Les pesticides à l’ordre du jour
Par ailleurs, en ce qui concerne les dossiers phytosanitaires et vétérinaires, la présidence slovène estime qu’une adoption des propositions sur les pesticides et la mise sur le marché des produits phytosanitaires pourrait intervenir en avril ou en mai. Pour des limites maximales de résidus de produits pharmaceutiques dans les denrées alimentaires d’origine animale, Ljubljana compte sur une position commune en juin. La traditionnelle réunion informelle des ministres de l’Agriculture aura lieu du 25 au 27 mai, dans la région viticole de la Slovénie, avec, à l’ordre du jour, la présentation par Mme Fischer Boel des propositions législatives pour la mise en œuvre du bilan de santé. Les chefs vétérinaires de l’UE se réuniront pour leur part du 13 au 16 mai. De leur côté, les directeurs généraux en charge des forêts participeront à une réunion informelle du 17 au 19 juin. Pour préparer sa présidence, la Slovénie a contacté plus de mille experts agricoles européens des Vingt-sept. Son secteur agricole est très modeste. La surface utile s’élève à 490 300 hectares, à peine 28 % de la superficie du pays. Quelque 75 % des superficies sont dans la liste des régions les moins favorisées. L’essentiel des exploitations est de très petite taille : 6,3 ha en moyenne. Et l’agriculture ne représente plus que 8 % de l’emploi total, une part en chute rapide.

La codésion en 2009 : une véritable révolution pour la politique agricole
La Commission de Bruxelles estime que ses services doivent faire preuve de la plus grande prudence en ce qui concerne les propositions qui devraient entrer début 2009, avec le nouveau traité, dans le cadre de la procédure de codécision Parlement européen Conseil des ministres. Elle juge très délicate la question de l’anticipation éventuelle de cette disposition, que pourrait revendiquer l’Assemblée, compte tenu d’un effet d’entraînement possible et des implications potentielles pour certains grands dossiers si des retards venaient à être pris dans l’adoption de propositions législatives importantes, notamment dans le domaine agricole. Mariann Fischer Boel a déjà eu, d’ailleurs, l’occasion de rappeler aux ministres de l’Agriculture des Vingt-sept que la codécision aura un impact important sur le rôle et l’opinion du Parlement européen dans leur secteur.

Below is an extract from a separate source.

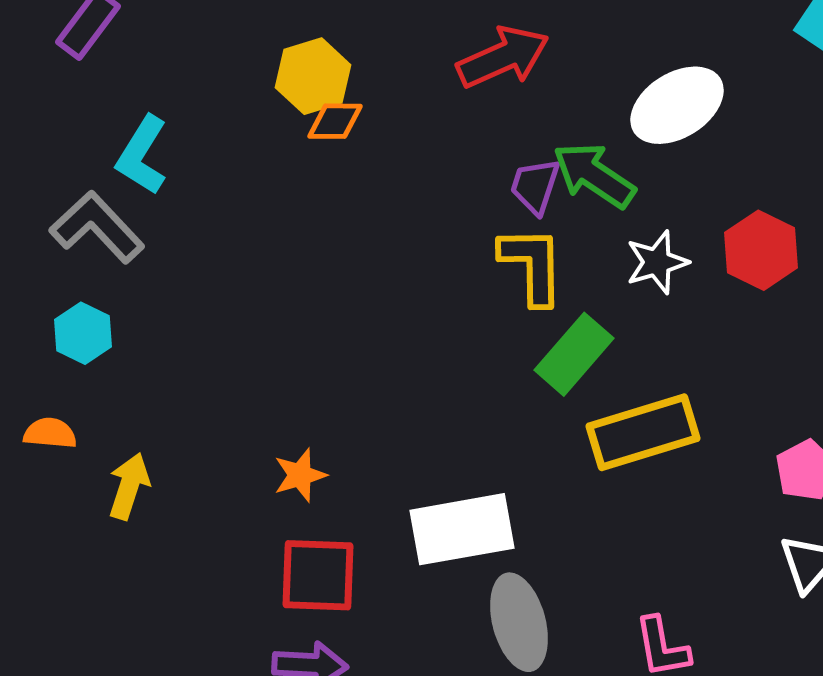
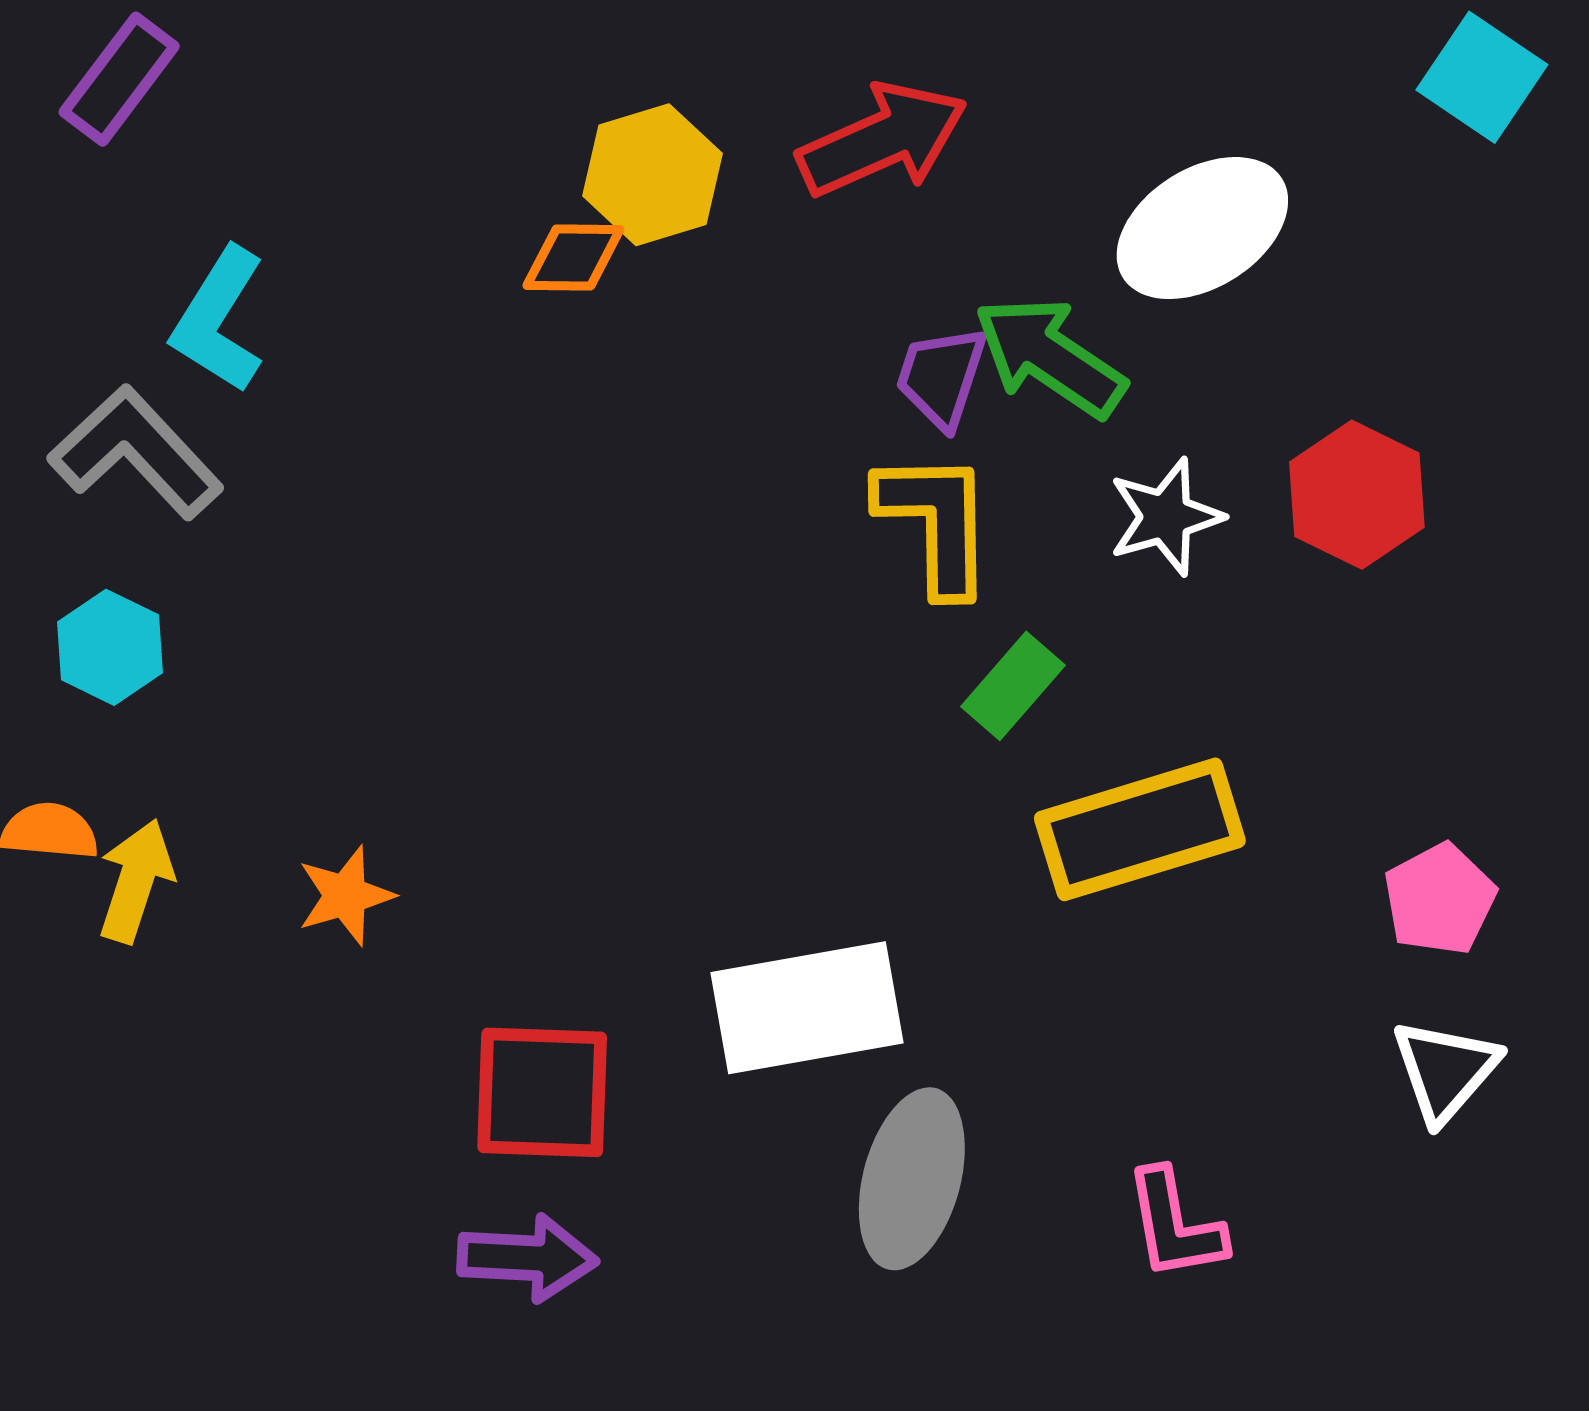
yellow hexagon: (313, 76) -> (653, 175), moved
green rectangle: (574, 354) -> (1013, 686), size x0.7
orange star: (300, 475) -> (345, 896), moved
yellow arrow: (129, 486) -> (136, 881), moved
gray ellipse: (519, 622) -> (912, 1179), turned 30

Aujourd’hui, a-t-elle expliqué, la commission de l’agriculture de l’Assemblée a pratiquement les mains libres pour fixer la ligne parlementaire. Avec la codécision, celles responsables du budget, du commerce extérieur, de l’environnement, des questions sanitaire. auront une intérêt beaucoup plus concret dans les avis rendus. Les équilibres actuels seront modifiés, le Parlement européen étant mis sur un pied d’égalité avec le Conseil des ministres dans le processus de décision et sa position politique sur la Pac étant plus nuancée.
De même, a souligné la commissaire européenne à l’agriculture, il faudra savoir dans quelle mesure la procédure des comités de gestion pourra rester inchangée. Mariann Fischer Boel compte avoir une discussion approfondie sur ces questions à un stade ultérieur, lorsque les services de la Commission auront conclu leur analyse du nouveau Traité.